Guest post by Michele Hasson, Regional Director, Leadership Counsel for Justice and Accountability
It was November 20th, and advocates, elected officials, and representatives of public agencies crowded the offices and teleconference lines at the Southern California Assembly of Governments (SCAG). Amid SCAG’s 2016 update of the Regional Transportation Plan and Sustainable Communities Strategy (RTP/SCS), this workshop was the official kickoff for efforts to better address environmental justice and equity. (See ClimatePlan’s previous post on this here.)
Why it matters
This plan is important to get right. It will shape the built environment and determine how efficiently Californians can navigate their daily lives. The original RTP/SCS, adopted in 2012, was the state’s very first Sustainable Communities Strategy. Even more importantly, the SCAG region includes half of the state’s population; that’s a lot of people this plan could help.

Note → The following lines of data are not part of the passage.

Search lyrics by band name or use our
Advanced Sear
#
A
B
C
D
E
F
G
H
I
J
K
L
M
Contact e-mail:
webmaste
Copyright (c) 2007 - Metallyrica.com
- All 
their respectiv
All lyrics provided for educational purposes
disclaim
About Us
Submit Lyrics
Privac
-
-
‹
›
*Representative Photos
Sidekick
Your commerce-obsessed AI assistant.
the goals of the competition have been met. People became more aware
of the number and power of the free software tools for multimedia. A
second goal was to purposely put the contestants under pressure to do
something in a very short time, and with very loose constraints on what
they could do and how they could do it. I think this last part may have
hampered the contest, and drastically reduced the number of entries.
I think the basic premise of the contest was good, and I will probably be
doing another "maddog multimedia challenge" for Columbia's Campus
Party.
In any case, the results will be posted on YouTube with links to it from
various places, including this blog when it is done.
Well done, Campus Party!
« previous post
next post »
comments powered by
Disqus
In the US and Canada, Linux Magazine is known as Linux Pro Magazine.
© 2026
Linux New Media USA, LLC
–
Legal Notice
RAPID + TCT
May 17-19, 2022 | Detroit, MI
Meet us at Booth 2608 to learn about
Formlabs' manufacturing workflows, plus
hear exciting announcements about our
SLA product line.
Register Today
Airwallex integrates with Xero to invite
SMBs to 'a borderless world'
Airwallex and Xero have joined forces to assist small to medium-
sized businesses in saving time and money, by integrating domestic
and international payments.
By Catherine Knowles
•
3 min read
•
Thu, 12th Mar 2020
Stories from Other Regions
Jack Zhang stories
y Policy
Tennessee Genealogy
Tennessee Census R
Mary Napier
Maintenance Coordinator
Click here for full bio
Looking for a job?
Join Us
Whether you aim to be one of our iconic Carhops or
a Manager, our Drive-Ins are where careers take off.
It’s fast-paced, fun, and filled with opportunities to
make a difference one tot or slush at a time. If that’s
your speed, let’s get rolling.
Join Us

Our goal as advocates is to make sure that low-income residents and communities of color are at the forefront of policy-making on the 2016 plan. Failure to do this could limit implementation of SB 375, California’ landmark climate resilience law, and leave people out of the opportunities the law offers.
Unfortunately, on the 20th, SCAG’s outreach to stakeholders on this important issue fell short. The frustration in the room was so palpable you could feel it over the phone.

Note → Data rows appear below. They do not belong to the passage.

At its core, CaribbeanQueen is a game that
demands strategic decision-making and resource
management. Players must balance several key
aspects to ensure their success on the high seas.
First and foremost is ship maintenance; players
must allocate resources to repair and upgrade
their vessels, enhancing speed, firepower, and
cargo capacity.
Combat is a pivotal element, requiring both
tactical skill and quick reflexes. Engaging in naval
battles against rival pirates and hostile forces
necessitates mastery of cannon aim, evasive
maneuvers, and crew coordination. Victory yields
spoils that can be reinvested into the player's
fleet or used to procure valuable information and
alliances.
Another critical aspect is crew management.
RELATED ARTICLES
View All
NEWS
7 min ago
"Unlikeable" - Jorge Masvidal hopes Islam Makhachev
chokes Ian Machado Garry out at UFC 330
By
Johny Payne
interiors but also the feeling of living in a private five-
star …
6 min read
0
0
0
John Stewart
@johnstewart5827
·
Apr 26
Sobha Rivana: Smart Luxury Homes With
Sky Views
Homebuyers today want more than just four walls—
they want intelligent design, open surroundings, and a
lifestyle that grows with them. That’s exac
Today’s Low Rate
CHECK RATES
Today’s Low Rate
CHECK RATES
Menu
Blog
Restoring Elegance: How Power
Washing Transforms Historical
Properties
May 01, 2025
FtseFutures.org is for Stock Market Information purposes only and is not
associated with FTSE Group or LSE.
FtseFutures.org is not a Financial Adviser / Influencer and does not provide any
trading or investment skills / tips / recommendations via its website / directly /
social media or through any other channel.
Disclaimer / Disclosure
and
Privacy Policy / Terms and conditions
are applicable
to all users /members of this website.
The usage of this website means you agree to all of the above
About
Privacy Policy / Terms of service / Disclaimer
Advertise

Workshop participants had more questions than suggestions, and after the first 10 minutes of the workshop it was apparent that 2 hours would be inadequate. Many attendees asked about SCAG’s outreach methods, and questioned SCAG’s sincerity in attempting to engage the region’s broader environmental justice (EJ) community. Some said they felt that the EJ workshops were mere lip service, with no concrete results for EJ communities throughout the region.

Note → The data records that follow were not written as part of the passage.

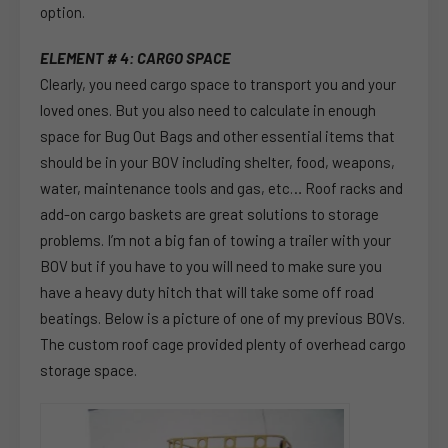
option.
ELEMENT # 4: CARGO SPACE
Clearly, you need cargo space to transport you and your
loved ones. But you also need to calculate in enough
space for Bug Out Bags and other essential items that
should be in your BOV including shelter, food, weapons,
water, maintenance tools and gas, etc… Roof racks and
add-on cargo baskets are great solutions to storage
problems. I’m not a big fan of towing a trailer with your
BOV but if you have to you will need to make sure you
have a heavy duty hitch that will take some off road
beatings. Below is a picture of one of my previous BOVs.
The custom roof cage provided plenty of overhead cargo
storage space.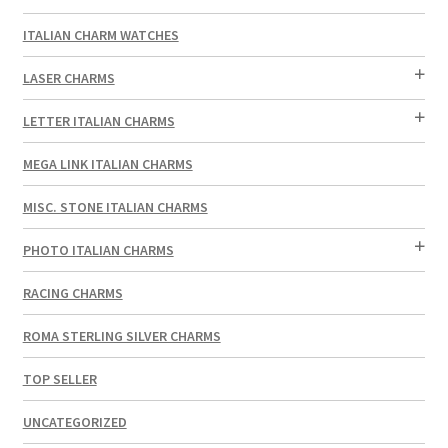
ITALIAN CHARM WATCHES
LASER CHARMS
LETTER ITALIAN CHARMS
MEGA LINK ITALIAN CHARMS
MISC. STONE ITALIAN CHARMS
PHOTO ITALIAN CHARMS
RACING CHARMS
ROMA STERLING SILVER CHARMS
TOP SELLER
UNCATEGORIZED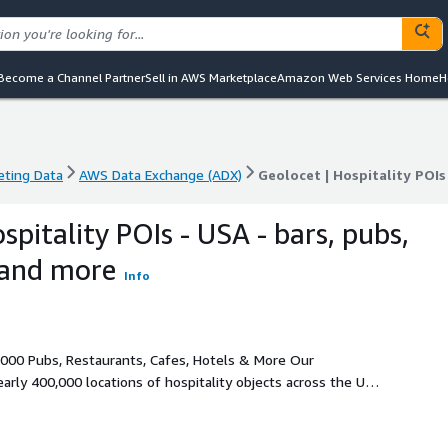
Become a Channel Partner
Sell in AWS Marketplace
Amazon Web Services Home
H
eting Data
AWS Data Exchange (ADX)
Geolocet | Hospitality POIs
eting Data
AWS Data Exchange (ADX)
Geolocet | Hospitality POIs
spitality POIs - USA - bars, pubs,
 and more
Info
00 Pubs, Restaurants, Cafes, Hotels & More Our
arly 400,000 locations of hospitality objects across the USA,
ation intelligence analysis to succeed. Discover a vast
cinemas, and more - all across the USA. Gain valuable insights
d POI categories.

Real attention to environmental justice?
The chaos and frustration made one thing clear: environmental justice in the SCAG region needs to be brought to the forefront, and cannot be relegated to a handful of workshops.
Environmental justice should be addressed throughout the plan, as well. Right now, environmental justice is only addressed in the “performance measures” section of the plan. This is a good start, but right now, the targets for these measures are so vague they are meaningless.
The measures include, for example:
• Annual household transportation cost;
• Percent of households with walk access to neighborhood services;
• Percent income spent on housing and transportation;
• Percent of residents with half-mile walk to parks and open space;
• Asthma incidents.
These are all excellent things to measure. In addition, the plan should address the safety of the walking access it mentions. It should especially address displacement and gentrification, making sure that as new growth occurs in downtowns and near transit, lower-income people are not pushed out.
But unless SCAG sets strong, clear targets on each of these measures – instead of just saying “improvement over baseline” – we are unlikely to see real change. And that would be a profound disservice to the people of California.
Holding leaders accountable
The frustration at the meeting was shared by all. It left us asking ourselves: how can we make sure EJ matters at the local level? How can we make sure that it is not only SCAG, but local elected officials, that are held accountable?
We will push for meaningful engagement and integration of environmental justice measures and equity policies in SB 375’s implementation. We will use our frustration to motivate us, to get the answers to the questions we started asking on November 20th.